Zoals ik eerder schreef heb ik me in het verleden kritisch uitgelaten tegenover het politieke beleid van Israël. En ik zal dat zeker weer doen als ik denk dat het nodig is. Maar ik ben boos dat dit plan voor een mogelijke stedenband nu lijkt te mislukken.

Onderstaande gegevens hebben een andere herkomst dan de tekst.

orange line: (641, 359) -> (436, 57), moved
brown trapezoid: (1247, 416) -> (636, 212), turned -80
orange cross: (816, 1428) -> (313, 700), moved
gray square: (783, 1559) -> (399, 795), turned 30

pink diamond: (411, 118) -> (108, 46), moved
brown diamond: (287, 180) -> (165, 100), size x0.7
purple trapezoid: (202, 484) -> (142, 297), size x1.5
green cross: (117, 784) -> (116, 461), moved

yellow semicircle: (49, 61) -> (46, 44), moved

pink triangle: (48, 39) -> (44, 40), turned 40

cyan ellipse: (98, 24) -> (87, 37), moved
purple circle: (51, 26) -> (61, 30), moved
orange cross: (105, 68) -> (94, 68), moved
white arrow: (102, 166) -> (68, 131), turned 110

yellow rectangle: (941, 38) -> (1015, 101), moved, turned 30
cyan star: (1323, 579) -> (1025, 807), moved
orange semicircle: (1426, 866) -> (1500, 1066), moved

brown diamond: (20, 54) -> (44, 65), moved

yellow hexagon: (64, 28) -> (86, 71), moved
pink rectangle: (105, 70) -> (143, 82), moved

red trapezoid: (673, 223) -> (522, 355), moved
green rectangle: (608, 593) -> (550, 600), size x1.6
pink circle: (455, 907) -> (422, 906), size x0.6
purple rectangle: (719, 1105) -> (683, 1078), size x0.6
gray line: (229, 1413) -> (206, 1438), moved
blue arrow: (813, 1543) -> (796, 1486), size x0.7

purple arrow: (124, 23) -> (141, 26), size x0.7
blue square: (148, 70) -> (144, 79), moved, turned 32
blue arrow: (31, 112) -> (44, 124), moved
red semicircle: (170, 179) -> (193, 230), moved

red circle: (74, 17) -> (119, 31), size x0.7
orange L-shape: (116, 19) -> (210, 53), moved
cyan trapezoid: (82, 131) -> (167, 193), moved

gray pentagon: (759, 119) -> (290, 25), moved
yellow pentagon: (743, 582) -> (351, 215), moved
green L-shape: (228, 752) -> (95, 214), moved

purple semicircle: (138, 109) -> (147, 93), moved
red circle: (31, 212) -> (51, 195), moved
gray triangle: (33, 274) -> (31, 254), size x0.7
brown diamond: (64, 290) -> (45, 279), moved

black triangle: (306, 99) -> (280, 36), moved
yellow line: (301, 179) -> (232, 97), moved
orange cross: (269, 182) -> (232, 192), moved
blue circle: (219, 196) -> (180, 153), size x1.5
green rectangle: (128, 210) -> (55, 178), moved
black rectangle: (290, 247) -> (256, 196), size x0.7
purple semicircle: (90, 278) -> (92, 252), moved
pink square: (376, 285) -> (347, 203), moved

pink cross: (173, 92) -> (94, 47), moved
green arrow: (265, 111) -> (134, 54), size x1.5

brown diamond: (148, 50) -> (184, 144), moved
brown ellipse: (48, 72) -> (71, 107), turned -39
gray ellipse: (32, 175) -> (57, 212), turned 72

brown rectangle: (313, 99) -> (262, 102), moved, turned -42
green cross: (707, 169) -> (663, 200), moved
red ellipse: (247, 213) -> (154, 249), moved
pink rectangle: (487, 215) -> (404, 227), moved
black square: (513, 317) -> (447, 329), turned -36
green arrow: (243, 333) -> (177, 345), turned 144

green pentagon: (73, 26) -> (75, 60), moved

Nog steeds denk ik namelijk dat het een goed idee zou zijn om Tel Aviv en Ramallah middels onze hoofdstad om de tafel te krijgen. Daarnaast ben ik het er niet mee eens dat Tel Aviv zou moeten worden geboycot vanwege het beleid van de regering. Ik ben vaak in Tel Aviv geweest, een mooie stad aan de middellandse zee, waar tachtig procent van de bevolking helemaal niet op de regeringspartijen stemt, maar op de linkse Arbeiderspartij of op het nog linksere Meretz. Het is een stad van vernieuwing, van verlichting (begin juni trok de stad nog 100.000 bezoekers in verband met de Gay Pride), van cultuur en literatuur, van filosofische discussies en kritische denkers. Als kleuter speelde ik er al op het strand met Arabische kindjes. Niet voor niets werd hier afgelopen zomer een gigantische vredesdemonstratie gehouden, waarbij tienduizenden mensen een hartenkreet ten gehore brachten om te stoppen met de bombardementen op Gaza. Daarnaast is Tel Aviv het centrum van de co-existentie: op zeer regelmatige basis worden evenementen opgezet door organisaties die joden en Palestijnen bij elkaar proberen te brengen, zoals Combatants for Peace, ex-militairen van beide kanten die zich nu hard maken voor vrede door middel van geweldloze communicatietrainingen, The Circle of Bereaved Parents, ouders en partners of familieleden van omgekomen Israëliërs en Palestijnen die door samenwerking hopen dat het bloedvergieten voor eeuwig stopt, het Hebrew-Arabic Theatre, dat toneelstukken opvoert in het Hebreeuws en Arabisch met joodse en Palestijnse acteurs en het Peres Center for Peace, waar joodse en Palestijnse kinderen met elkaar voetballen terwijl hun moeders gezamenlijk computerles krijgen.
Kritisch zijn is nooit slecht, maar schiet alsjeblieft niet bij voorbaat iets af waar je niet genoeg vanaf weet. Boycot niet om het boycotten. Het argument van enkele partijen om ‘geen spanningen uit het buitenland te willen importeren’ is laf en paradoxaal genoeg gebeurt dat door dit soort beslissingen nu juist. Want voor het eerst in maanden zie ik weer afkeurende blikken als mijn ketting toevallig boven mijn jas uitsteekt.
De partijen die tegenstemden hebben zich duidelijk niet verdiept in de stedenbanden die Tel Aviv al wel heeft. Zij rekent namelijk niet alleen Den Haag, Keulen en Milaan tot haar zustersteden, maar ook… Gaza City.
De insprekers die tijdens de raadsvergadering klaagden over het nederzettingenbeleid van Tel Aviv zitten er compleet naast. Want hoewel de stad geografisch gezien nog geen 40 km bij de nederzetting Ariël vandaan ligt, is er qua ethiek en moraal geen grotere afstand denkbaar.